Please repeat, without alteration, the line containing "走进德钦 在梅里雪山下共赴一场文化艺术盛宴" and every line that follows it to the end of the entries below, and only those lines.

### Data listing ###

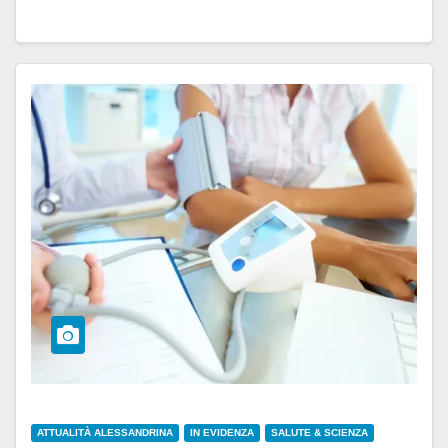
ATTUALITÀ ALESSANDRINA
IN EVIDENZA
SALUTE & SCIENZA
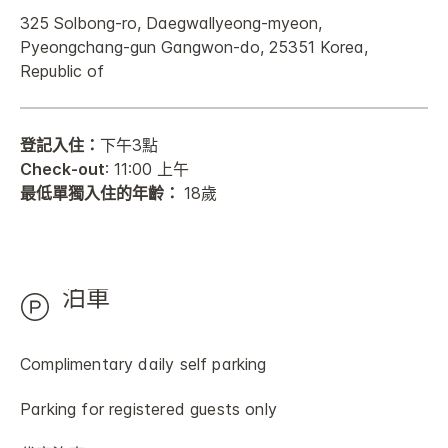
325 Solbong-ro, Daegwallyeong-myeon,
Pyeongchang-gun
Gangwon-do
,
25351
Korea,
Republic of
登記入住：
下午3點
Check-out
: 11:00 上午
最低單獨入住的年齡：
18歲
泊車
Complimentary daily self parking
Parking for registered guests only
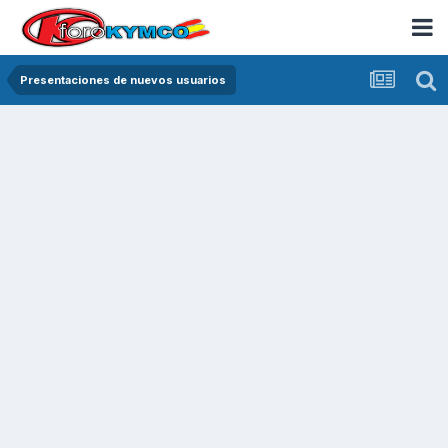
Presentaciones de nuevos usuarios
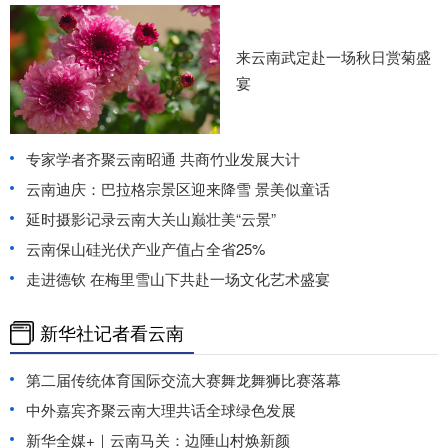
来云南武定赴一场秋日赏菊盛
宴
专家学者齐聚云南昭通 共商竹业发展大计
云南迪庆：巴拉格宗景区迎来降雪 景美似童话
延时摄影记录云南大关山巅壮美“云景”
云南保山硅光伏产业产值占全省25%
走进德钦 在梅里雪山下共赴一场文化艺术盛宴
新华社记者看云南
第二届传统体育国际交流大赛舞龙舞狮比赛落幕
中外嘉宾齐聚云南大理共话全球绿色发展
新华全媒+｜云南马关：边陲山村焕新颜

###

* _Output_:
走进德钦 在梅里雪山下共赴一场文化艺术盛宴
新华社记者看云南
第二届传统体育国际交流大赛舞龙舞狮比赛落幕
中外嘉宾齐聚云南大理共话全球绿色发展
新华全媒+｜云南马关：边陲山村焕新颜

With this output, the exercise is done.